== EXERCISE MATERIAL
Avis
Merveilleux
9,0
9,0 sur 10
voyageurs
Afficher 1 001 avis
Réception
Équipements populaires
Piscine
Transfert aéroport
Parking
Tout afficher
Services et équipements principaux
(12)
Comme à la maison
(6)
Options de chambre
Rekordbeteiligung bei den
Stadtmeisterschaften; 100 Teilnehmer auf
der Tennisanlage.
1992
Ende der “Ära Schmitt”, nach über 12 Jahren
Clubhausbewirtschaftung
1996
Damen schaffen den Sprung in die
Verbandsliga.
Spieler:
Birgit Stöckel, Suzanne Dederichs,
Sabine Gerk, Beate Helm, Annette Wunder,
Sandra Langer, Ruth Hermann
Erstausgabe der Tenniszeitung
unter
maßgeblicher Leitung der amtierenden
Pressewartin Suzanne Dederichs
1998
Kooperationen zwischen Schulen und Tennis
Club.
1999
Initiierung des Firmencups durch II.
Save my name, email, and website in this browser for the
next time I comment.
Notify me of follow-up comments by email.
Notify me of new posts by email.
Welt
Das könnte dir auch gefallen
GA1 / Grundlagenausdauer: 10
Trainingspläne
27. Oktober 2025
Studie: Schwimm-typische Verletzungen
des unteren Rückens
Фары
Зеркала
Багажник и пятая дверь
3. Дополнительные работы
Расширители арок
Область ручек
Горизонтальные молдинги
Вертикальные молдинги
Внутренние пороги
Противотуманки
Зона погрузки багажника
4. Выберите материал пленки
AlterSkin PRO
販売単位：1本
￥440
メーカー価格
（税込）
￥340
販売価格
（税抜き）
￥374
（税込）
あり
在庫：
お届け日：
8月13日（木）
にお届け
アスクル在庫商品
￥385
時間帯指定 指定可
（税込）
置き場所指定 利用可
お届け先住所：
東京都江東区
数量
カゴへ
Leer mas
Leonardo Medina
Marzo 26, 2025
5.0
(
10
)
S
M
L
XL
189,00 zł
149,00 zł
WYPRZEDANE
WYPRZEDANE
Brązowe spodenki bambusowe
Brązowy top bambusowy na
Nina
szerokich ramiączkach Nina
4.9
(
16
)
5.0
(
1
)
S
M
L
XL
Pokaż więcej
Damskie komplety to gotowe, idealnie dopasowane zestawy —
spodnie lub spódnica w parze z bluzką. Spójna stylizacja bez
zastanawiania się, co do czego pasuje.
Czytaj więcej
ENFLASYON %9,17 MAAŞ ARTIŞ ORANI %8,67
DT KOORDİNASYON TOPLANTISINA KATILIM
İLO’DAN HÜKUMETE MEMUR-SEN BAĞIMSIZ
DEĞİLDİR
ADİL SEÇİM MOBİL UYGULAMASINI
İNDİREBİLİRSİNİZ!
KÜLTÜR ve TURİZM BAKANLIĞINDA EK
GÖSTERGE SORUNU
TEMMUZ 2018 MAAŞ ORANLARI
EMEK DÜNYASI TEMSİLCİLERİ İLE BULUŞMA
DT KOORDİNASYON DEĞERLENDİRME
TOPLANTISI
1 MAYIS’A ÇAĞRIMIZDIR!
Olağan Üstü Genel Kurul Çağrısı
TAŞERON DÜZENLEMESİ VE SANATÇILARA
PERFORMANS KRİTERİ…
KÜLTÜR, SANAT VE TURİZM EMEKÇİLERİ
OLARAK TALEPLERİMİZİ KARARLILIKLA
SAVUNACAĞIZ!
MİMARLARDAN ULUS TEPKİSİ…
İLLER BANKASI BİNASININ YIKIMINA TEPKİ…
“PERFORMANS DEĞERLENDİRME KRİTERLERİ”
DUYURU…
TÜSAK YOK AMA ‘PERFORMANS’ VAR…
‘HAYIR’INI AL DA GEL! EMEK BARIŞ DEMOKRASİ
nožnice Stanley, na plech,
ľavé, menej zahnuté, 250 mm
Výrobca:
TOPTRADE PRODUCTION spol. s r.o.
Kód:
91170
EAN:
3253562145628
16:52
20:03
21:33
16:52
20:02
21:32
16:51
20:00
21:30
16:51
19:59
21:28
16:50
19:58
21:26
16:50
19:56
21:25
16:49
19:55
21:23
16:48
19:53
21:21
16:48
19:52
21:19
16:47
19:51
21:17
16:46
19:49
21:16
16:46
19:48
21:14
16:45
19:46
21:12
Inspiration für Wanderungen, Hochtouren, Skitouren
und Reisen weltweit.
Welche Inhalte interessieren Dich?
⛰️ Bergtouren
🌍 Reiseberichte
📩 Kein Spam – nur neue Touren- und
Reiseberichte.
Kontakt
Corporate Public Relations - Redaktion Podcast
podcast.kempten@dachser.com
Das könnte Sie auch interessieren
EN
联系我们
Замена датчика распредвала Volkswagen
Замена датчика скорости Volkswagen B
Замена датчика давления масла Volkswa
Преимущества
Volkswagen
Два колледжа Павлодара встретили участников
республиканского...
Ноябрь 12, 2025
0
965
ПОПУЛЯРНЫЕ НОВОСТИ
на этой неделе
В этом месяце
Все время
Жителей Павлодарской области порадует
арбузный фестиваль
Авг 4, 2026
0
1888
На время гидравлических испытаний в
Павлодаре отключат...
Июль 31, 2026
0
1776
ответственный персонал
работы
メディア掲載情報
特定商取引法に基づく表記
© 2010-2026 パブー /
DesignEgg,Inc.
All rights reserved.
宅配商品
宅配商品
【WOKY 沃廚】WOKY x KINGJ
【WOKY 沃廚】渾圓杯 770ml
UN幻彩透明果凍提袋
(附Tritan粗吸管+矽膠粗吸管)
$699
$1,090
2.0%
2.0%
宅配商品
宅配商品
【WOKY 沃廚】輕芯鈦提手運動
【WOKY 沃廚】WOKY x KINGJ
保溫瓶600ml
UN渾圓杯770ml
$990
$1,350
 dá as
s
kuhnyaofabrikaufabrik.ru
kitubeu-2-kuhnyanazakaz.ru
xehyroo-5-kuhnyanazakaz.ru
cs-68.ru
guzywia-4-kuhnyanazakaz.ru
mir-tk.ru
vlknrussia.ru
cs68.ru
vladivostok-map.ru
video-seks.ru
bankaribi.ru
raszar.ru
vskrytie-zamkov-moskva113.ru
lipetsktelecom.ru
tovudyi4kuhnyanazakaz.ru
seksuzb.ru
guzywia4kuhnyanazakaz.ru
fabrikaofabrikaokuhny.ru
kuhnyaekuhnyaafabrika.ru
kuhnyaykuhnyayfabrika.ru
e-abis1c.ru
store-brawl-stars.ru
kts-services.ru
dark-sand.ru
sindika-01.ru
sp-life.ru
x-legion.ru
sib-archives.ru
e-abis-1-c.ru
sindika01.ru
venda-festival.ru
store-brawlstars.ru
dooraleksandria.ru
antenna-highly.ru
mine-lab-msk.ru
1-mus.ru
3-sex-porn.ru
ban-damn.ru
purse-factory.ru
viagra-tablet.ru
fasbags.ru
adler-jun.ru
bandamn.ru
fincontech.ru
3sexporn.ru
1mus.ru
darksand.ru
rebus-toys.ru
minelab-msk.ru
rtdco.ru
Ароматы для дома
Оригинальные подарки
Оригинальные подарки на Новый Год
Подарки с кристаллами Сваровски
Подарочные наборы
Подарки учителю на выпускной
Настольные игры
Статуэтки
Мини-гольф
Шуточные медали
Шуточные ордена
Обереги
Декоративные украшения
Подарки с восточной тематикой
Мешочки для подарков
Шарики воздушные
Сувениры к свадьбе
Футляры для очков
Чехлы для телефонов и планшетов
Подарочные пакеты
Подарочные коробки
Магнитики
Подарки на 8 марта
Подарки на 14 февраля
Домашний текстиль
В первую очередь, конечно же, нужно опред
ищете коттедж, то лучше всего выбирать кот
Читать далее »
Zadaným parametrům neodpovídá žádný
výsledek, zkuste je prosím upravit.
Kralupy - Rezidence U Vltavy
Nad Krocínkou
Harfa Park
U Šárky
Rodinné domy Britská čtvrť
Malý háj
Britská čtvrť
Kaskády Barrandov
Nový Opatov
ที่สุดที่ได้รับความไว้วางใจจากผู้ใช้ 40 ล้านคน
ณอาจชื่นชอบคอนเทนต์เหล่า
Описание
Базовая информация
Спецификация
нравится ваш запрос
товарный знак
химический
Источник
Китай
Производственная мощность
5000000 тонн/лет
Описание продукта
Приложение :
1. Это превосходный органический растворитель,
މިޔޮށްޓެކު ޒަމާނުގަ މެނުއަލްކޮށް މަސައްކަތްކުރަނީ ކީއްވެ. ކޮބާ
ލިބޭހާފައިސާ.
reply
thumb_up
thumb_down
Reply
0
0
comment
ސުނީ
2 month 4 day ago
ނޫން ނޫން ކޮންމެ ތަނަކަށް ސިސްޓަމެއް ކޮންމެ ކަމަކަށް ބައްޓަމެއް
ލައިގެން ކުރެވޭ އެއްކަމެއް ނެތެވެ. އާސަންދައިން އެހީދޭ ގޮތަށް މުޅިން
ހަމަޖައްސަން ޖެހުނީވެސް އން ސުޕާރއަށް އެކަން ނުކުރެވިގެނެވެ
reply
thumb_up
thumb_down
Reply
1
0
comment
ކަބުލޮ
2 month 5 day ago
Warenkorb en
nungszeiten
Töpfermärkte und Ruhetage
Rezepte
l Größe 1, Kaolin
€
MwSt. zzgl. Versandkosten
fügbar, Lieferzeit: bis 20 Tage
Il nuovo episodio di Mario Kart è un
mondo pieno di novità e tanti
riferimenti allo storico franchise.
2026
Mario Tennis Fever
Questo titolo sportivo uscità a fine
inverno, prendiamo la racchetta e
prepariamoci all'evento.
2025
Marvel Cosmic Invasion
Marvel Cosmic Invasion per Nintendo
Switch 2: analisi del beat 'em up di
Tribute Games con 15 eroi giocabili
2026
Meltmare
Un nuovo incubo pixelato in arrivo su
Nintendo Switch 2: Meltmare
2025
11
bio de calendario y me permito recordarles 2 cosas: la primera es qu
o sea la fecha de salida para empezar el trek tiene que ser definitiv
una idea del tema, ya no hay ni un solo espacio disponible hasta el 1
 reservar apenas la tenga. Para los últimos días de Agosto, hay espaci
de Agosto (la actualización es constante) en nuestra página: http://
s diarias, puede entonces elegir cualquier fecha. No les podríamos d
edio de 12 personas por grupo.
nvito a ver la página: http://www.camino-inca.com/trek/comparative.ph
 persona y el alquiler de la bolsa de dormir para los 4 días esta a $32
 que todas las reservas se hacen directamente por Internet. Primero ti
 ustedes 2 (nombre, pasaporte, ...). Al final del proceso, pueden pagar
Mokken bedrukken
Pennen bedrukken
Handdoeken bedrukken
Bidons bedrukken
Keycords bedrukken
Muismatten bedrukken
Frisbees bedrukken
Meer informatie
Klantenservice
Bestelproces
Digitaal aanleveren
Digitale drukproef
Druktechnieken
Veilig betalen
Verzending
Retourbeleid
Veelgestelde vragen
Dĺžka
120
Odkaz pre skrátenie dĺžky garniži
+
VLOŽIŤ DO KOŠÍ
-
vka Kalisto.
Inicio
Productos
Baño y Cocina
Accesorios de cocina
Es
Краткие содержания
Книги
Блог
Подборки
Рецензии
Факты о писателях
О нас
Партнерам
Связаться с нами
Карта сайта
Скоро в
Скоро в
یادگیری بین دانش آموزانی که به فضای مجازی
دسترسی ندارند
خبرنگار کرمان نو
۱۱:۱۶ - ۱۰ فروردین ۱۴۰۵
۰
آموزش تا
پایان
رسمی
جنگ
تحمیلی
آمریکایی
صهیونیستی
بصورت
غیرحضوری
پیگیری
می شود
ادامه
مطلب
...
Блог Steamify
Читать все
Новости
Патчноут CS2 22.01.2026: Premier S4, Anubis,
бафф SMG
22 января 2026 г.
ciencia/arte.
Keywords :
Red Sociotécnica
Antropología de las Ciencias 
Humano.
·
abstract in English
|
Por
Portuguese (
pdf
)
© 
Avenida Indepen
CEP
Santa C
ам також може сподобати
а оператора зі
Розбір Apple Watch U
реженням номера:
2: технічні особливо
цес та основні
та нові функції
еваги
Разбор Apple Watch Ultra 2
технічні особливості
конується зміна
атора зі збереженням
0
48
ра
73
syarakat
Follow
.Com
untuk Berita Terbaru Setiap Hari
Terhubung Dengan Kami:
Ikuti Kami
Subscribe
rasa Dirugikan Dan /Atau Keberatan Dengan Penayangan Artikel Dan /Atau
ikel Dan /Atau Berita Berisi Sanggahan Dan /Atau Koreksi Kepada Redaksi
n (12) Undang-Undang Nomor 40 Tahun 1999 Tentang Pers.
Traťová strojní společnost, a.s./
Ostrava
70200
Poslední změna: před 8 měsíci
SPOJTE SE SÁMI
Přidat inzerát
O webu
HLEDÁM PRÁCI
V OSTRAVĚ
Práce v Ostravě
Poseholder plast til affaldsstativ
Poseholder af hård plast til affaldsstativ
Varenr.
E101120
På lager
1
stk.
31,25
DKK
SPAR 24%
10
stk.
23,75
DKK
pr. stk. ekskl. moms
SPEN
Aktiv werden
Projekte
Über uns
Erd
====
DIRECTIONS FOR THIS TASK
The entries above hold the needed span. Transcribe exactly the lines from the one with "Горизонтальные молдинги" to the one with "Inspiration für Wanderungen, Hochtouren, Skitouren", both included.

ANSWER TO THE EXERCISE
Горизонтальные молдинги
Вертикальные молдинги
Внутренние пороги
Противотуманки
Зона погрузки багажника
4. Выберите материал пленки
AlterSkin PRO
販売単位：1本
￥440
メーカー価格
（税込）
￥340
販売価格
（税抜き）
￥374
（税込）
あり
在庫：
お届け日：
8月13日（木）
にお届け
アスクル在庫商品
￥385
時間帯指定 指定可
（税込）
置き場所指定 利用可
お届け先住所：
東京都江東区
数量
カゴへ
Leer mas
Leonardo Medina
Marzo 26, 2025
5.0
(
10
)
S
M
L
XL
189,00 zł
149,00 zł
WYPRZEDANE
WYPRZEDANE
Brązowe spodenki bambusowe
Brązowy top bambusowy na
Nina
szerokich ramiączkach Nina
4.9
(
16
)
5.0
(
1
)
S
M
L
XL
Pokaż więcej
Damskie komplety to gotowe, idealnie dopasowane zestawy —
spodnie lub spódnica w parze z bluzką. Spójna stylizacja bez
zastanawiania się, co do czego pasuje.
Czytaj więcej
ENFLASYON %9,17 MAAŞ ARTIŞ ORANI %8,67
DT KOORDİNASYON TOPLANTISINA KATILIM
İLO’DAN HÜKUMETE MEMUR-SEN BAĞIMSIZ
DEĞİLDİR
ADİL SEÇİM MOBİL UYGULAMASINI
İNDİREBİLİRSİNİZ!
KÜLTÜR ve TURİZM BAKANLIĞINDA EK
GÖSTERGE SORUNU
TEMMUZ 2018 MAAŞ ORANLARI
EMEK DÜNYASI TEMSİLCİLERİ İLE BULUŞMA
DT KOORDİNASYON DEĞERLENDİRME
TOPLANTISI
1 MAYIS’A ÇAĞRIMIZDIR!
Olağan Üstü Genel Kurul Çağrısı
TAŞERON DÜZENLEMESİ VE SANATÇILARA
PERFORMANS KRİTERİ…
KÜLTÜR, SANAT VE TURİZM EMEKÇİLERİ
OLARAK TALEPLERİMİZİ KARARLILIKLA
SAVUNACAĞIZ!
MİMARLARDAN ULUS TEPKİSİ…
İLLER BANKASI BİNASININ YIKIMINA TEPKİ…
“PERFORMANS DEĞERLENDİRME KRİTERLERİ”
DUYURU…
TÜSAK YOK AMA ‘PERFORMANS’ VAR…
‘HAYIR’INI AL DA GEL! EMEK BARIŞ DEMOKRASİ
nožnice Stanley, na plech,
ľavé, menej zahnuté, 250 mm
Výrobca:
TOPTRADE PRODUCTION spol. s r.o.
Kód:
91170
EAN:
3253562145628
16:52
20:03
21:33
16:52
20:02
21:32
16:51
20:00
21:30
16:51
19:59
21:28
16:50
19:58
21:26
16:50
19:56
21:25
16:49
19:55
21:23
16:48
19:53
21:21
16:48
19:52
21:19
16:47
19:51
21:17
16:46
19:49
21:16
16:46
19:48
21:14
16:45
19:46
21:12
Inspiration für Wanderungen, Hochtouren, Skitouren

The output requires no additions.